Fonfara, who says bonding is a key tool for economic development and to help poor communities in lean fiscal times,  introduced a bill last year that would have wrested control of the State Bond Commission from the Executive Branch and given it to the legislature.

It sailed through the finance committee, but legislative leaders then tabled it and instead tried to negotiate a middle ground with Lamont.

But if the bonding debate gets heated, the Democratic governor may have allies on the other side of the aisle.

Senate and House Republicans have argued for the past decade that state borrowing is too high, and Fasano warned last fall that if Democrats sent a bloated borrowing plan to Lamont — and if the governor vetoed it — Senate Republicans would not support an override.

“I would still hold to that position,” Fasano said. Democrats lack the two-thirds’ majority needed to override a veto by themselves.

“I think the Republicans recognize we have to prioritize and keep borrowing within our limits, keep it as lean as possible,” added Rep. Chris Davis of Ellington, ranking House Republican on the finance committee.

The battle over the state’s credit card also extends to borrowing for school construction. And sources said another dispute between Lamont and legislators — which was put on hold during the tolls debate — is now coming to the forefront.

Who controls borrowing for school construction?

Legislators from both parties balked last November when the administration unilaterally moved the Office of School Construction Grants and Review — which annually oversees hundreds of millions of dollars in construction grants to school districts — from the Department of Administrative Services and into the Office of Policy and Management.
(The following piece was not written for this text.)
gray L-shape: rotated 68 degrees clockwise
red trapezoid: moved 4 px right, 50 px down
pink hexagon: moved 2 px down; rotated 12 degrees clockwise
A high-profile agency that houses the governor’s budget staff, OPM is seen as closely involved with implementing the administration’s political agenda.
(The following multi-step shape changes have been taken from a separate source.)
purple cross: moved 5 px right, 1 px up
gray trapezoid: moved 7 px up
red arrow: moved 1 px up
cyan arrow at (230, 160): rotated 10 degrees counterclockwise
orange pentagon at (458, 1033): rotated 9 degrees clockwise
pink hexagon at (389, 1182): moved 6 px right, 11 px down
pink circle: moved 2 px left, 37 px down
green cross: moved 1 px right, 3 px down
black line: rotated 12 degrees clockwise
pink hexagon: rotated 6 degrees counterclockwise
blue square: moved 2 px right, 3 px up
Critics said the move threatens a process that not only works well, but has traditionally been immune from politics.

“This reeks of politics,” Deputy House Minority Leader Vincent J. Candelora, R-North Branford, said at the time. “There is not a good reason to make this move.”

Administration officials said the move only was about increasing efficiency, but conceded it would require legislative approval, and submitted a bill this month to retroactively endorse the switch.

But the legislature’s Education Committee raised a bill this week to block it. Though full language hasn’t been drafted, the bill’s title starts with “An Act Prohibiting the Transfer of School Construction from DAS to OPM.”

This consternation surrounding the transfer comes at a time when the flow of money funding new school construction projects or major renovations has been significantly scaled back in recent years.

The administration has insisted that this is the result of making sure that only projects that are close to being shovel-ready are brought before the legislature for approval, and eventually by the State Bond Commission.

But Kostantinos Diamantis — who heads the school construction unit — told the Education Committee that the downturn is going to continue because of a “self-imposed cap” of about $400 million in grants per year.

Education writer Jacqueline Rabe Thomas contributed to this report.